Department of Orthopedics and Trauma Surgery, Staedtisches Klinikum Braunschweig, Holwedestr. 16, 38118, Brunswick, Germany.
Orthopedic Department of Medical School Hannover in Diakovere Annastift, Medical School Hannover, Anna-Von-Borries Str. 1, 30625, Hannover, Germany.
Eur J Orthop Surg Traumatol. 2024 Jul;34(5):2683-2689. doi: 10.1007/s00590-024-03979-7. Epub 2024 May 15.
The influence of the subscapularis tendon on reverse total shoulder arthroplasty (RTSA) has been discussed controversially. The aim of the study was to investigate the subscapularis-sparing approach for RTSA and the effect of the intact subscapularis tendon.

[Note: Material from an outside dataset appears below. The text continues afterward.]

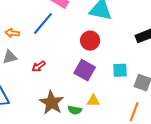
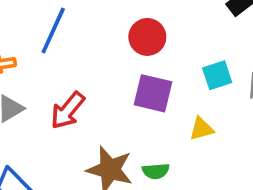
red arrow: (39, 66) -> (68, 110), size x1.5
yellow triangle: (93, 101) -> (201, 129), moved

This retrospective comparative study included 93 patients. Among these, 55 underwent the deltopectoral subscapularis-sparing approach, and in 38 cases, the standard deltopectoral approach with subscapularis tenotomy was applied. At the final follow-up, representative shoulder scores were measured, radiographs were taken in two planes, and shoulder sonography was performed.
The subscapularis-sparing group showed a significantly higher Constant score (71.8 vs. 65.9 points) and adapted Constant score if the subscapularis tendon was shown to be intact in the postoperative sonography (85.2% vs. 78.6%) (p = 0.005; p = 0.041). Furthermore, these patients had improved abduction (128.2 vs. 116.8, p = 0.009) and external rotation (34.6 vs. 27.1, p = 0.047). However, no significant differences were found for the degree of internal rotation and internal rotation strength. No dislocation or infection was observed. The degree of scapular notching was not significantly different between the two groups (p = 0.082). However, independently from the integrity of the subscapularis the subscapularis-sparing approach showed no difference in clinical and radiographic outcome (Constant score scapularis-sparing 70.0 points vs. tenotomy 66.8 points; p = 0.27).
The subscapularis-sparing approach RTSA showed improved clinical outcome, abduction, and external rotation, if the subscapularis was shown to be intact at time of follow-up. Both groups showed no difference in internal rotation.
关于肩胛下肌腱对于反式全肩关节置换术(RTSA)的影响,一直存在争议。本研究旨在探讨 RTSA 中保留肩胛下肌腱的方法以及完整肩胛下肌腱的作用。
本回顾性对照研究纳入了 93 例患者。其中,55 例行肩胛下肌保留的肩胛下肌肌间沟入路,38 例行肩胛下肌切开的标准肩胛下肌肌间沟入路。在最终随访时,测量了有代表性的肩部评分,拍摄了两个平面的 X 线片,并进行了肩部超声检查。
肩胛下肌保留组的 Constant 评分(71.8 分比 65.9 分)和改良 Constant 评分(如果术后超声显示肩胛下肌腱完整,则为 85.2%)显著更高(p=0.005;p=0.041)。此外,这些患者的外展(128.2 度比 116.8 度,p=0.009)和外旋(34.6 度比 27.1 度,p=0.047)均得到改善。然而,内旋程度和内旋力量没有显著差异。没有发生脱位或感染。两组肩胛切迹的程度没有显著差异(p=0.082)。然而,无论肩胛下肌腱的完整性如何,肩胛下肌保留入路在临床和影像学结果方面均无差异(Constant 评分保留组为 70.0 分,切开组为 66.8 分;p=0.27)。
如果在随访时肩胛下肌腱被证实完整,保留肩胛下肌腱的 RTSA 显示出更好的临床结果、外展和外旋。两组在内部旋转方面没有差异。